* [Task description]
Go through the records and count every line that holds "click". Only the number belongs in the reply.

* [Data provided]
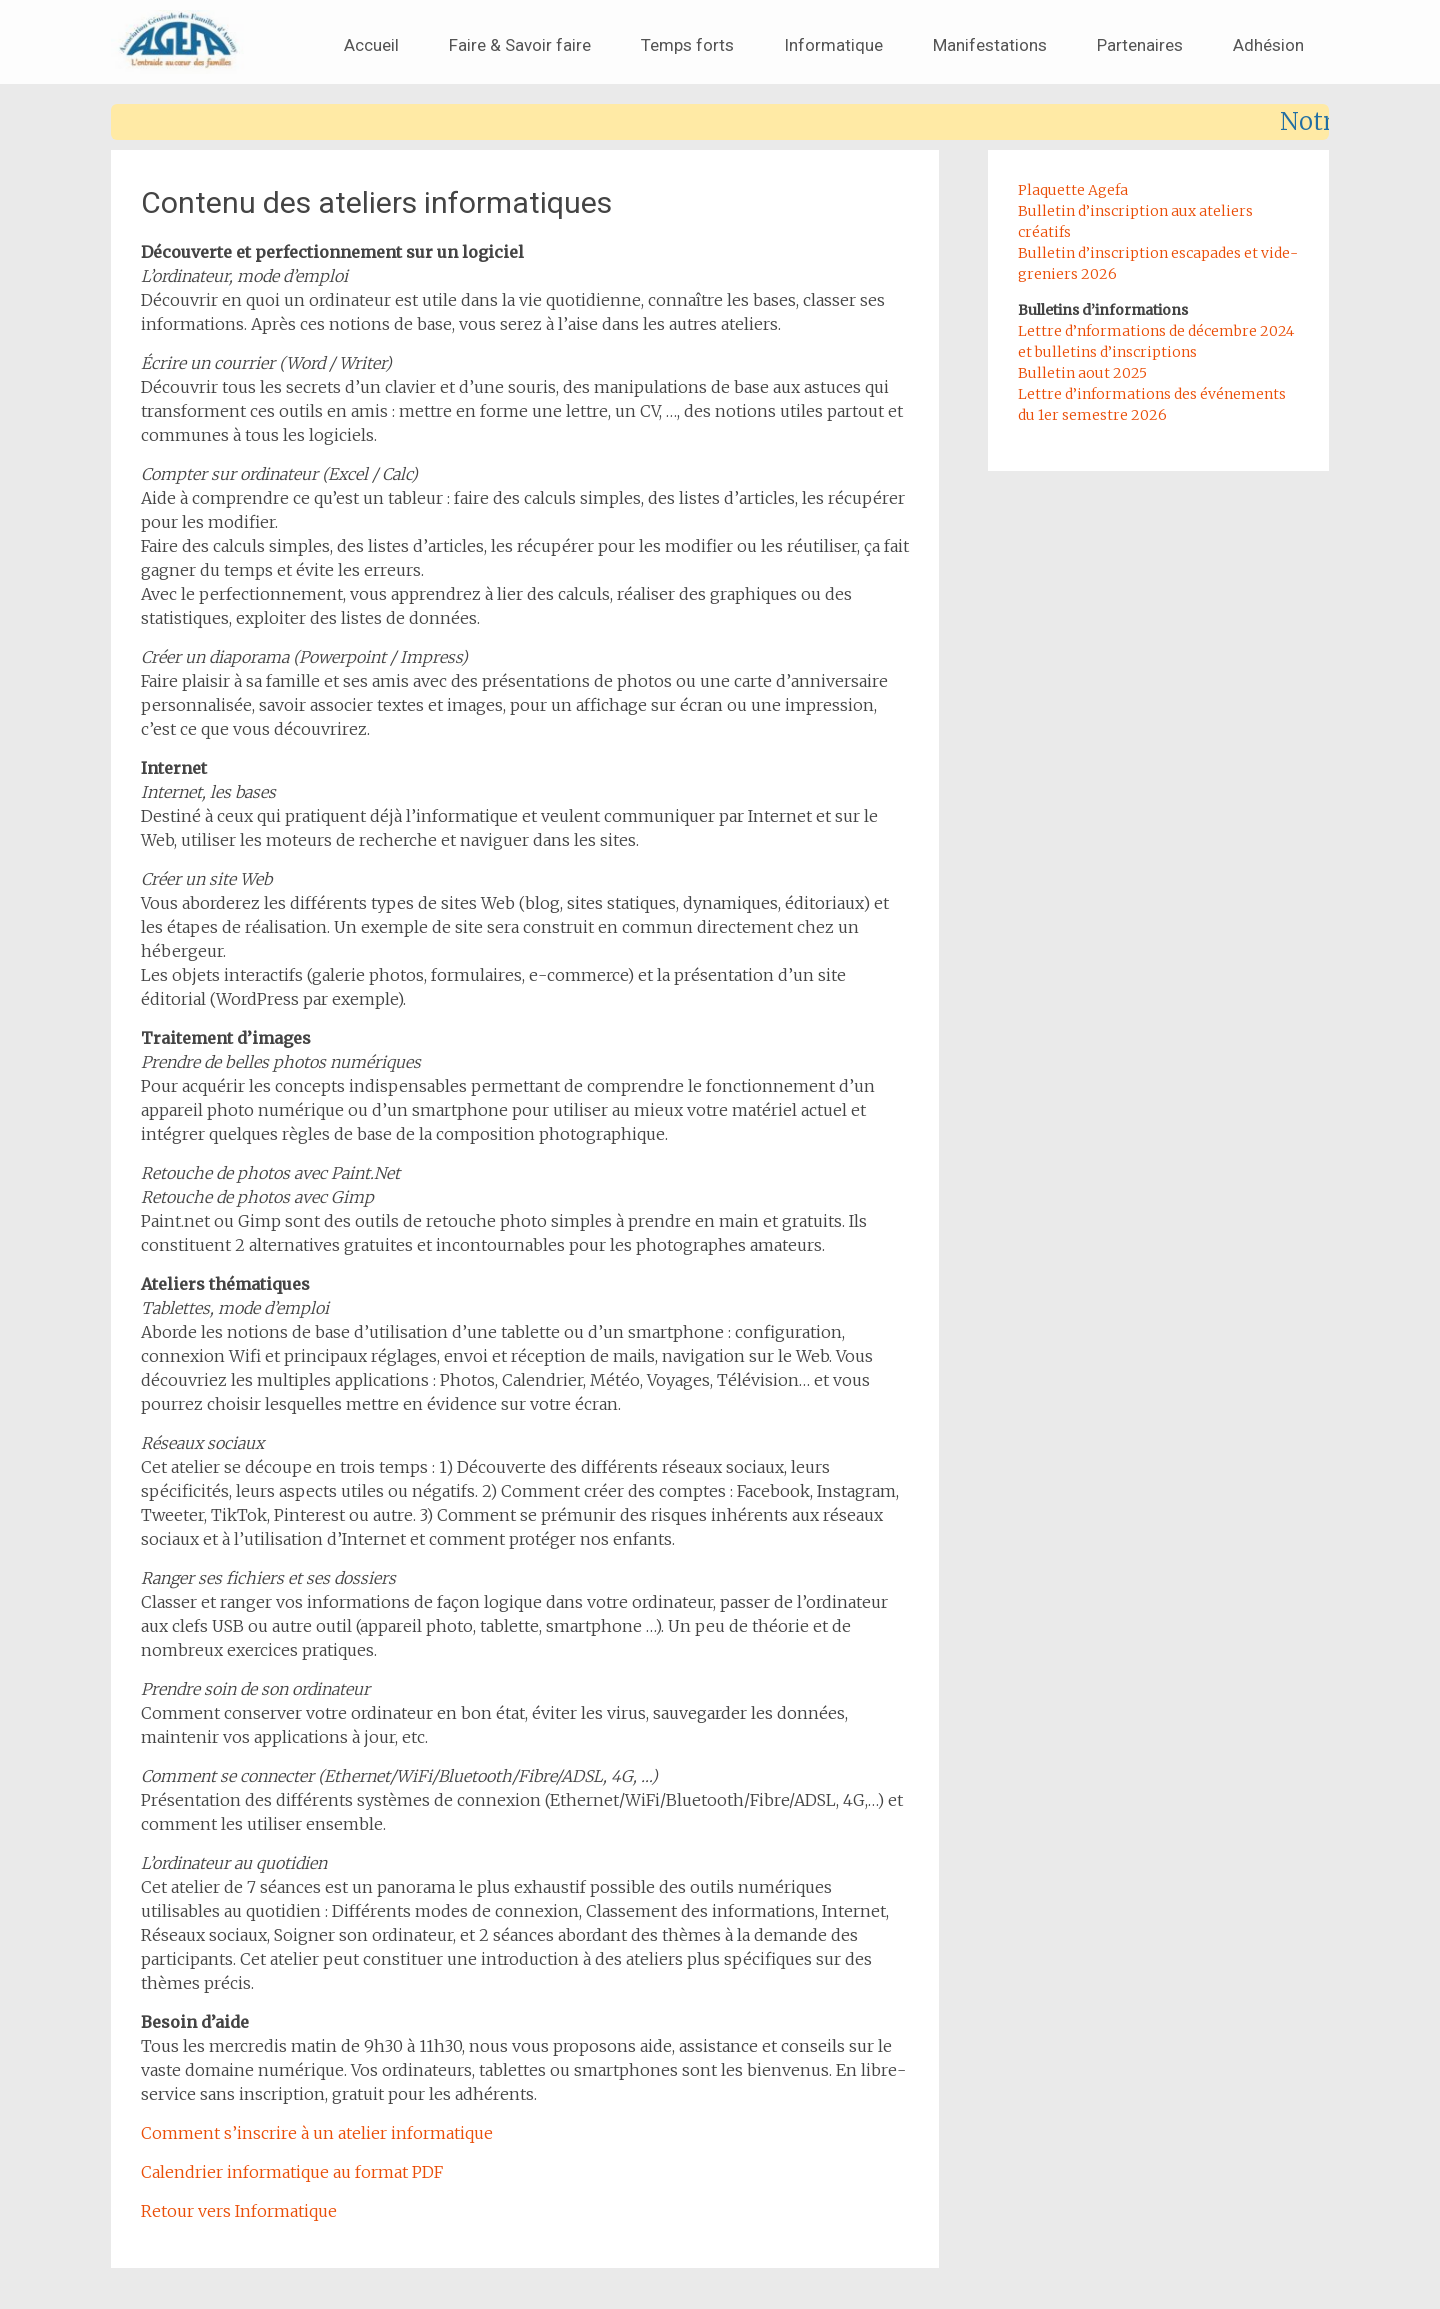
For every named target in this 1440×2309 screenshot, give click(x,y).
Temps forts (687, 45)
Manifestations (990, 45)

* * *

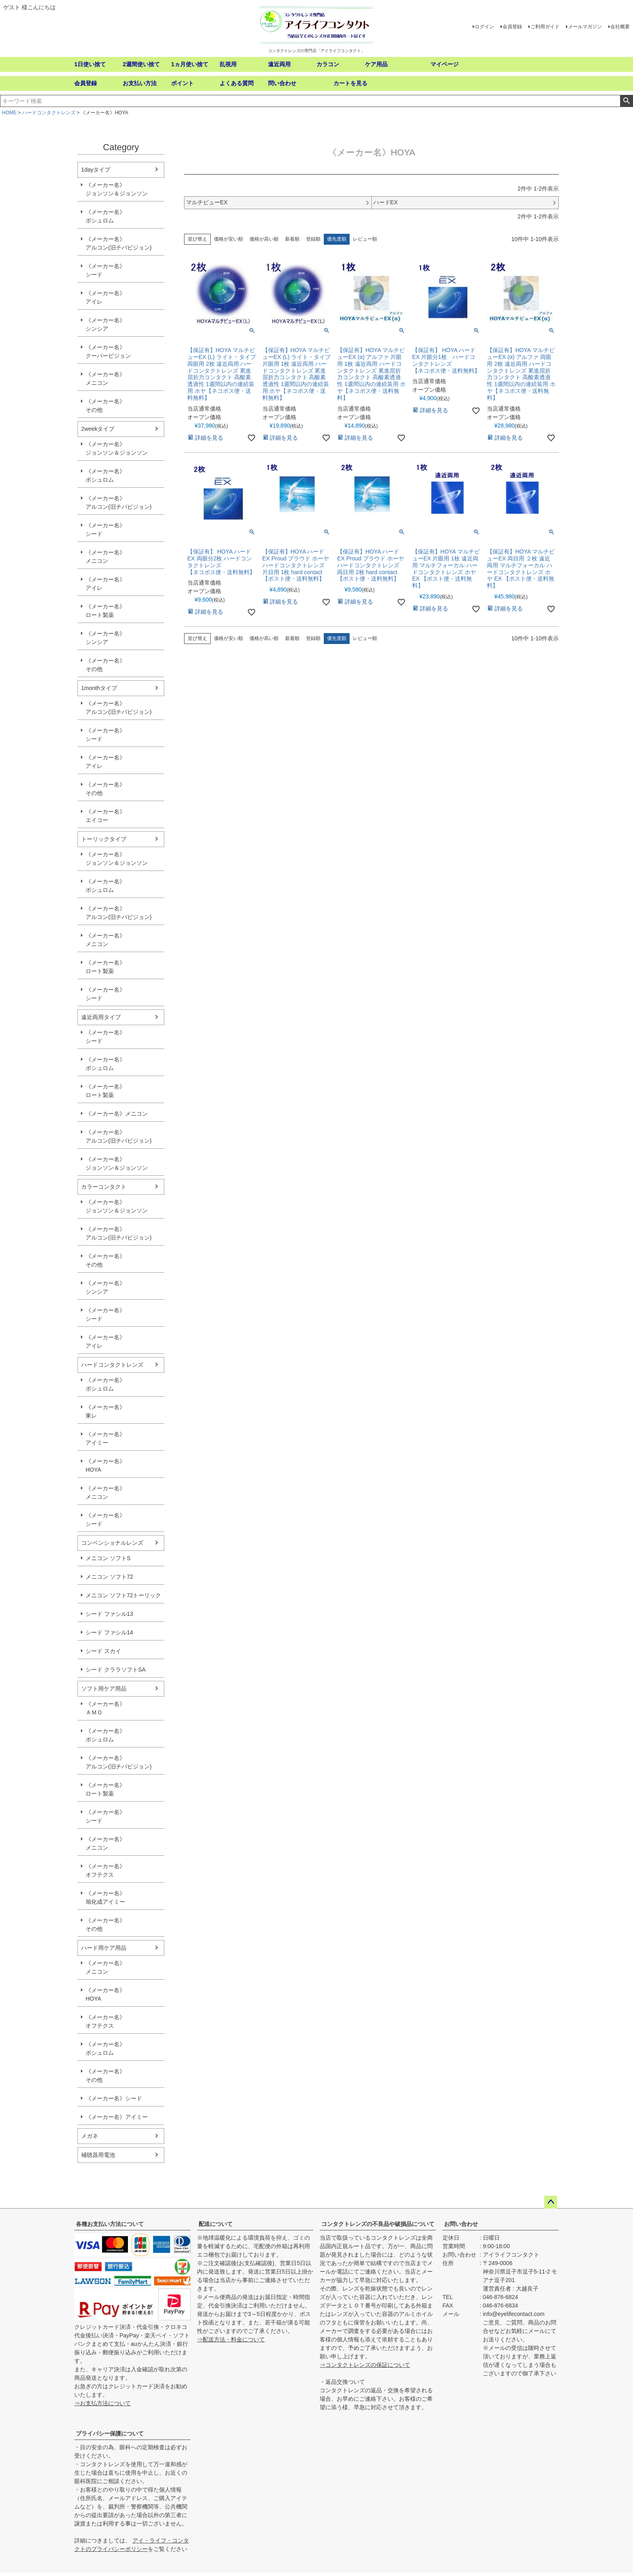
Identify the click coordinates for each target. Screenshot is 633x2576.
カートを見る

* * *

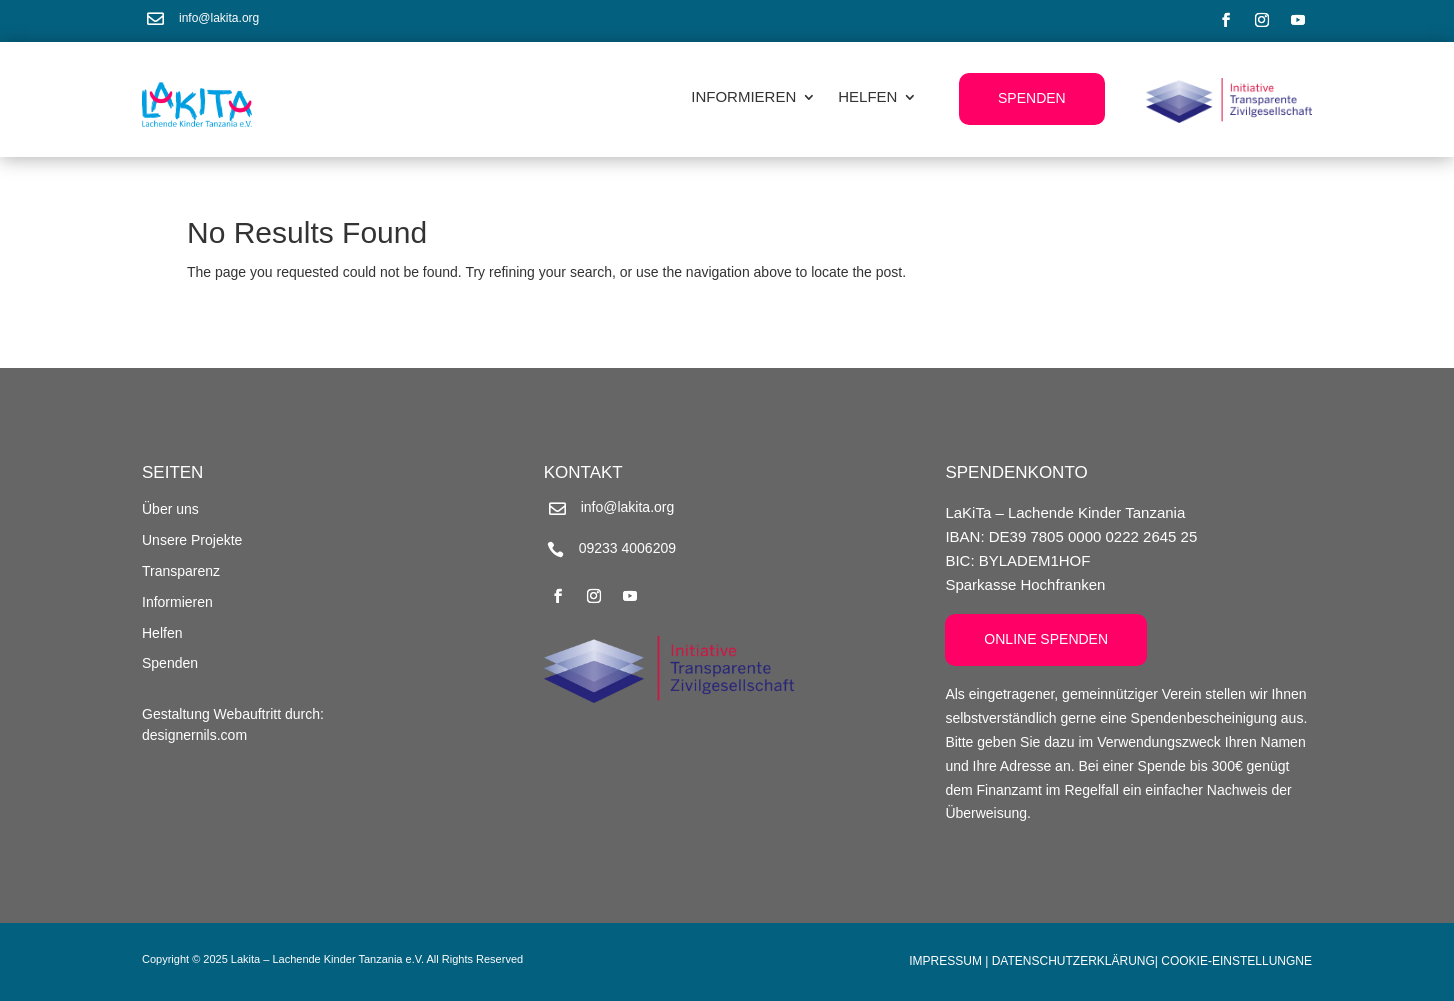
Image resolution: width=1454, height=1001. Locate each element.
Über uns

* [Output below]
2